La machination peut alors commencer? De mystérieux personnages, que l'on sent missionnés par l'imposant voisin, viennent proposer de construire un pont, ce que le seigneur concerné accepte.

Des évènements étranges entourent la construction de ce pont. Un épileptique qui fait une crise, la nuits une main ténébreuses détruit ce qui est fait le jour, et ces évènements étranges sont les symptômes de la lutte entre les tenants de l'ancien ordre (la compagnie des bacs et radeaux) et du nouvel ordre (les constructeur du pont).

Tout s'accélère. Des glaneurs de contes utilisent une ancienne légende (et commettent un meurtre, un sacrifice) pour assoir la suprématie des bâtisseurs de pont.

Mais un pont c'est aussi le symbole du passage, du changement. Vers un ordre nouveau, qui circule et palpite, fait de routes, de foires et de ponts, de mouvements. Vers la domination turque qui plane comme une ombre croissante.

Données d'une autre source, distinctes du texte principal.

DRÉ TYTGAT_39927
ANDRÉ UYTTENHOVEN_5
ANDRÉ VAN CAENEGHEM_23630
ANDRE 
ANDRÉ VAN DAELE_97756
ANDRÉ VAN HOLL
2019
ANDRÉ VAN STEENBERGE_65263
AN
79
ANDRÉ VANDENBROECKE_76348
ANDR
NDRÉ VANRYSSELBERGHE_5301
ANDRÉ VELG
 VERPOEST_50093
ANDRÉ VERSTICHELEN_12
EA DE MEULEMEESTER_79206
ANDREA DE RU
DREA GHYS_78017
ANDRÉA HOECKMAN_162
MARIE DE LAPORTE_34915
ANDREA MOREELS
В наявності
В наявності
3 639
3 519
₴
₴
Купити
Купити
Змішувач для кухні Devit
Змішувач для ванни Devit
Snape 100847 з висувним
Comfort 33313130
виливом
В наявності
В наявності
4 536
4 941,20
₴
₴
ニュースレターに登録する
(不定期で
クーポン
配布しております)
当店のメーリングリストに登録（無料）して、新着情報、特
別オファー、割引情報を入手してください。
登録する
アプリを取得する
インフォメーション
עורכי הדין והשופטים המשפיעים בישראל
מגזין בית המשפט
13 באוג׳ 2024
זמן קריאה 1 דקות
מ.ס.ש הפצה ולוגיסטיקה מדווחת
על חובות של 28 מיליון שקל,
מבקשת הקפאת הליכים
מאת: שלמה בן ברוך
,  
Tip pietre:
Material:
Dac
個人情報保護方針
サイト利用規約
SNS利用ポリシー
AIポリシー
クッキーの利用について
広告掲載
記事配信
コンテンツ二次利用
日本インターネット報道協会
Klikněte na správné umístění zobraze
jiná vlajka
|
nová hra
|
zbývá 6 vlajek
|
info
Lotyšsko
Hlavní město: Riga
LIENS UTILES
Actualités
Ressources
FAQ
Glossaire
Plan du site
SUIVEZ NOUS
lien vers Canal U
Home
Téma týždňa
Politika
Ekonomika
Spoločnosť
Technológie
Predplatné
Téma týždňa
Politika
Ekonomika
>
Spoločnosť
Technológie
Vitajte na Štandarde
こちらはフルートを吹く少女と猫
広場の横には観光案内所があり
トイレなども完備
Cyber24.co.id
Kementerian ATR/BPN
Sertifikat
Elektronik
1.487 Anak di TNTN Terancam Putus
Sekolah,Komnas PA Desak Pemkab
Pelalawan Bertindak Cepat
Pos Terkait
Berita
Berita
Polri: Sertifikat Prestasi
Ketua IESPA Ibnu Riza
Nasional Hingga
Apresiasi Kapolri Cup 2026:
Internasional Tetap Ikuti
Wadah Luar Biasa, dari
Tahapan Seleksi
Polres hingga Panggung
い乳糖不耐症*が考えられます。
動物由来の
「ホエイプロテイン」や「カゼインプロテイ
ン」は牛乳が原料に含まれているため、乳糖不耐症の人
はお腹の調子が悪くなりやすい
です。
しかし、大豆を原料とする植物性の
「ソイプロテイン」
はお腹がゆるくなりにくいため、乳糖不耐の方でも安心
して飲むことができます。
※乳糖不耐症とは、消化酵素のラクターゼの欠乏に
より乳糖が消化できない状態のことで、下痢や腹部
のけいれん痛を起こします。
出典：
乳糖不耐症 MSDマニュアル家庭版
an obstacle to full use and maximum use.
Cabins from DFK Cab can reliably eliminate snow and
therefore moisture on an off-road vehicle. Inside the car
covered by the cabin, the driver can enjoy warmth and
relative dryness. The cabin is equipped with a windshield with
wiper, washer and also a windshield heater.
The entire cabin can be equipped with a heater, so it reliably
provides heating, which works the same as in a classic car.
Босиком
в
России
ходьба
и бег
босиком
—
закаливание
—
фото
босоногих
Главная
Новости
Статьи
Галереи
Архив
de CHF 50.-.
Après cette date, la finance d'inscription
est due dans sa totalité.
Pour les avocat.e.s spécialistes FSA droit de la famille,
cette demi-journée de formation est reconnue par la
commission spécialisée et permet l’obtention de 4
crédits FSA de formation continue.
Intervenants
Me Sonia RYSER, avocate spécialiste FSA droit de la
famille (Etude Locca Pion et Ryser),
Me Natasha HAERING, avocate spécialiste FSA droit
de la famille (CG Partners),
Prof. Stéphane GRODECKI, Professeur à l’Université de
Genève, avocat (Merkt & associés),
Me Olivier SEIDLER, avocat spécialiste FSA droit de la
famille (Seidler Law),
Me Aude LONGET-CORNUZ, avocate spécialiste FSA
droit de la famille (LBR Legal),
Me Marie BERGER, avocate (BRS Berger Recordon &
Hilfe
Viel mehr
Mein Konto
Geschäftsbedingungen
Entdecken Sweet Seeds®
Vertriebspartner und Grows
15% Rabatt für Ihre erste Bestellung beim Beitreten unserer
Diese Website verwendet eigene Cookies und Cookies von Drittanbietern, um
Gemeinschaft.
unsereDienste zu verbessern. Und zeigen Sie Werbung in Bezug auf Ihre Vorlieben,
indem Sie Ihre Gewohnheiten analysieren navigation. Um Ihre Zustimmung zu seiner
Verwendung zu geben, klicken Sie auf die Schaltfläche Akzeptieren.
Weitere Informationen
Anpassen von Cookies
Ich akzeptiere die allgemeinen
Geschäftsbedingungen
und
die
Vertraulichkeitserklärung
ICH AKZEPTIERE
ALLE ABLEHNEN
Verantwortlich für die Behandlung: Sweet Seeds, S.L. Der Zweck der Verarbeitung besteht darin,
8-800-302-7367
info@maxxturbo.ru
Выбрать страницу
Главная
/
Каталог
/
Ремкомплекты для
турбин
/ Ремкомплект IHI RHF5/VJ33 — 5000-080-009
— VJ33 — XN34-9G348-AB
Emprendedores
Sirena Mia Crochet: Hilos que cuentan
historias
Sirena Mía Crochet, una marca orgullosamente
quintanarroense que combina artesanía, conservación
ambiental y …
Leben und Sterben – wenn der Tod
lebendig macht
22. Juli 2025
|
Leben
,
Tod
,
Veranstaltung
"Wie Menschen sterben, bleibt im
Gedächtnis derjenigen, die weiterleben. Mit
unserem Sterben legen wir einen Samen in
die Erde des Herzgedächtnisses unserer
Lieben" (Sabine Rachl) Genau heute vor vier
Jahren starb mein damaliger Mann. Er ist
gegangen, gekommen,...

Comment te transformeras-tu en Asie,
Toi qui es si belle, mon Arbérie?

Une très belle histoire.


Citation:
"Le voilà" me dit une voix étouffée.
Il était là, blanc comme un masque, badigeonné de chaux, et l'on ne distinguait que son visage, son cou et une partie de sa poitrine. Le reste du corps, les bras, les jambes, disparaissait dans le mur.
Je ne parvenais pas à détacher mes yeux de l'emmuré. Partout se voyaient des traces de mortier frais. Un pan de mur avait été ajouté pour envelopper la victime (un corps emmuré dans les piles mêmes du pont en affaiblit la construction, avait dit le glaneur de contes). Deux madriers fixés au-dessous du mort servaient de fondement au pan de mur ajouté.
L'emmuré semblait avoir poussé dans la pierre. Ses racines, son ventre, ses jambes, son tronc étaient à l'intérieur. Seule émergeait une toute petite partie de son corps.
"Quand? Demanda la voix éteinte d'un nouvel arrivé.
- Un peu après minuit.
- Il a beaucoup souffert?
- Non, pas du tout."

La rumeur se répandait alentour le jour et la nuit, recouvrant le pont d'un mystère toujours plus épais. La nuit, il dressait, noire sur la rivière, son unique arche , qu'on lui avait blessée cruellement. De loin, les endroits réparés, le mortier et la chaux fraîche qui les recouvraient faisaient penser aux pansements d'un membre fracturé. Avec ce corps mutilé, le pont était sinistre.

1 comment:

Krol said...

Oh comme j'avais aimé ce conte, lu il y a déjà... de nombreuses années. Je l'ai, ensuite, offert souvent à des amies.